C/C++ Indeterminate Values: Compiler optimization gives different output (example)

Question

It seems like the C/C++ compiler (clang, gcc, etc) produces different output related to the optimization level. You may as well check the online link included in this post.

http://cpp.sh/5vrmv (change output from none to -O3 to see the differences).

Based on the following piece of code, could someone explain a few questions I have:

#include <stdio.h>
#include <stdlib.h>

int main(void) {

    int *p = (int *)malloc(sizeof(int));
    free(p);
    int *q = (int *)malloc(sizeof(int));
    if (p == q) {
        *p = 10;
        *q = 14;
        printf("%d", *p);
    }
    return 0;
}

1. Is it certain that the execution will always get into the if statement? How do we know the addresses of the two pointers, p and q, will be the same?
2. Why does no-optimization has output 14, while -O3 has output 10 for the same instructions?

Answer 1

free(p);

This turns the contents of p into an invalid pointer value.

int *q = (int *)malloc(sizeof(int));

This line has no relevance for p.

if (p == q) {

This is implementation-defined behaviour because p has an invalid pointer value.

    *p = 10;

And finally, this is undefined behaviour, for the same reason as above.

C++ standard §3.7.4.2/4:

If the argument given to a deallocation function in the standard library is a pointer that is not the null pointer value (4.10), the deallocation function shall deallocate the storage referenced by the pointer, rendering invalid all pointers referring to any part of the deallocated storage. Indirection through an invalid pointer value and passing an invalid pointer value to a deallocation function have undefined behavior. Any other use of an invalid pointer value has implementation-defined behavior.

Therefore, the answers to your questions are:

Is it certain that the execution will always get into the if statement?

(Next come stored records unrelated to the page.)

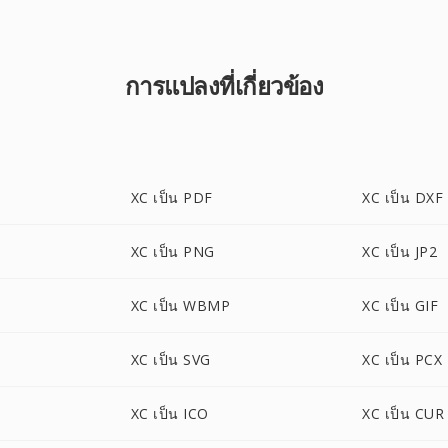
การแปลงที่เกี่ยวข้อง
XC เป็น PDF
XC เป็น DXF
XC เป็น PNG
XC เป็น JP2
XC เป็น WBMP
XC เป็น GIF
XC เป็น SVG
XC เป็น PCX
XC เป็น ICO
XC เป็น CUR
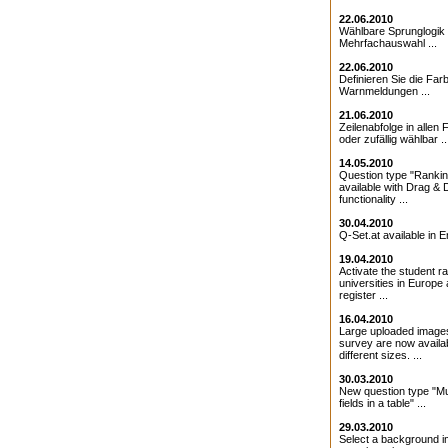
22.06.2010
Wählbare Sprunglogik 
Mehrfachauswahl ...
22.06.2010
Definieren Sie die Farb
Warnmeldungen ...
21.06.2010
Zeilenabfolge in allen 
oder zufällig wählbar ..
14.05.2010
Question type "Ranki
available with Drag & 
functionality ...
30.04.2010
Q-Set.at available in En
19.04.2010
Activate the student ra
universities in Europe
register ...
16.04.2010
Large uploaded images
survey are now availab
different sizes. ...
30.03.2010
New question type "Mul
fields in a table" ...
29.03.2010
Select a background i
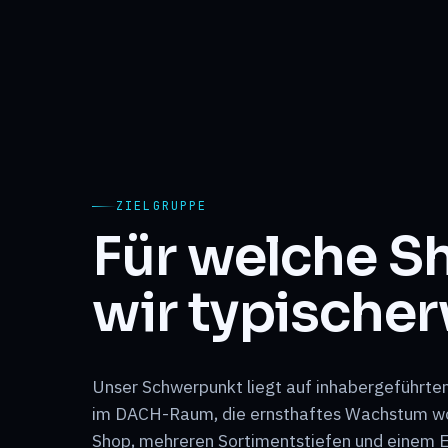
ZIELGRUPPE
Für welche S
wir typischer
Unser Schwerpunkt liegt auf inhabergeführte
im DACH-Raum, die ernsthaftes Wachstum wol
Shop, mehreren Sortimentstiefen und einem 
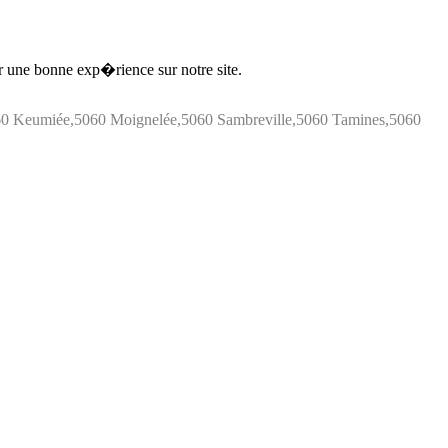
ir une bonne exp�rience sur notre site.
060 Keumiée,5060 Moignelée,5060 Sambreville,5060 Tamines,5060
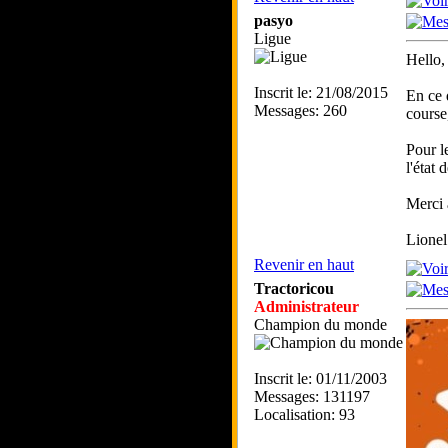
pasyo
Ligue
Hello,
Inscrit le: 21/08/2015
En ce 
Messages: 260
course,
Pour l
l'état 
Merci 
Lionel
Revenir en haut
Tractoricou
Administrateur
Champion du monde
Inscrit le: 01/11/2003
Messages: 131197
Localisation: 93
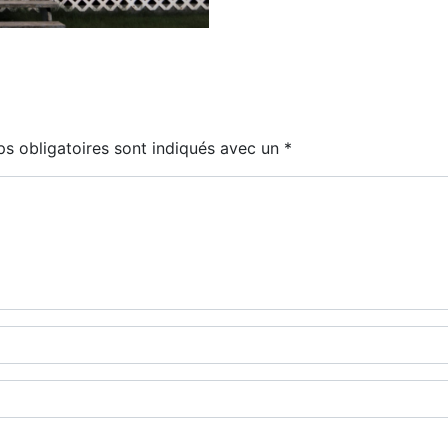
s obligatoires sont indiqués avec un
*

It depends on the implementation. The C++ language does not guarantee it.

Why does no-optimization has output 14, while -O3 has output 10 for the same instructions?

Because the behaviour is undefined when you dereference an invalid pointer.

---

In C, the comparison itself is undefined behaviour. Appendix J.2 in the C standard lists the circumstances in which the behaviour is undefined, and that list includes:

The value of a pointer to an object whose lifetime has ended is used.

You may find the following question including all comments and answers interesting: Undefined, unspecified and implementation-defined behavior

Answer 2

Is it certain that the execution will always get into the if statement? How do we know the addresses of the two pointers, p and q, will be the same?

This is implementation defined, you cannot rely on this behaviour. p and q can indeed be equal, you have deallocated memory pointed by p, so q might get the same address as p.

Why does no-optimization has output 14, while -O3 has output 10 for the same instructions?

this is how optimizer works, you can see here your version:

https://goo.gl/yRfjIv

where compiler optimizes out assignment of 14, and here version where it looks correct:

https://goo.gl/vSVV0E

value 14 is being assigned, and I have added only one line p = q;

I am not sure why exactly it works like that, I would say that compiler assumes your code is free from undefined behaviour code and does optimizations under such assumption.

[edit]

The Undefined Behaviour is caused by the use of pointer value which compiler assumes is no longer valid, it does not matter if it is later on equal to some newly allocated memory block. The appropriate standard quote was given by TartanLlama :

[basic.stc.dynamic.safety]

[ Note: the effect of using an invalid pointer value (including passing it to a deallocation function) is undefined, see 3.7.4.2. This is true even if the unsafely-derived pointer value might compare equal to some safely-derived pointer value. —end note ]

Answer 3

The if-condition may be false -- depending on the particular implementation of malloc() it may return the just-freed block for reuse or a different one.

But, if the program prints anything (because it so happened that q equals p), it must print 14. A compiler producing anything else is buggy...

Using clang 3.4.1 and 3.6.2 here I consistently get the right answer, whereas both gcc 4.2.1 and 5.3.0 manifest the bug. Unfortunately, so does clang 3.8.0.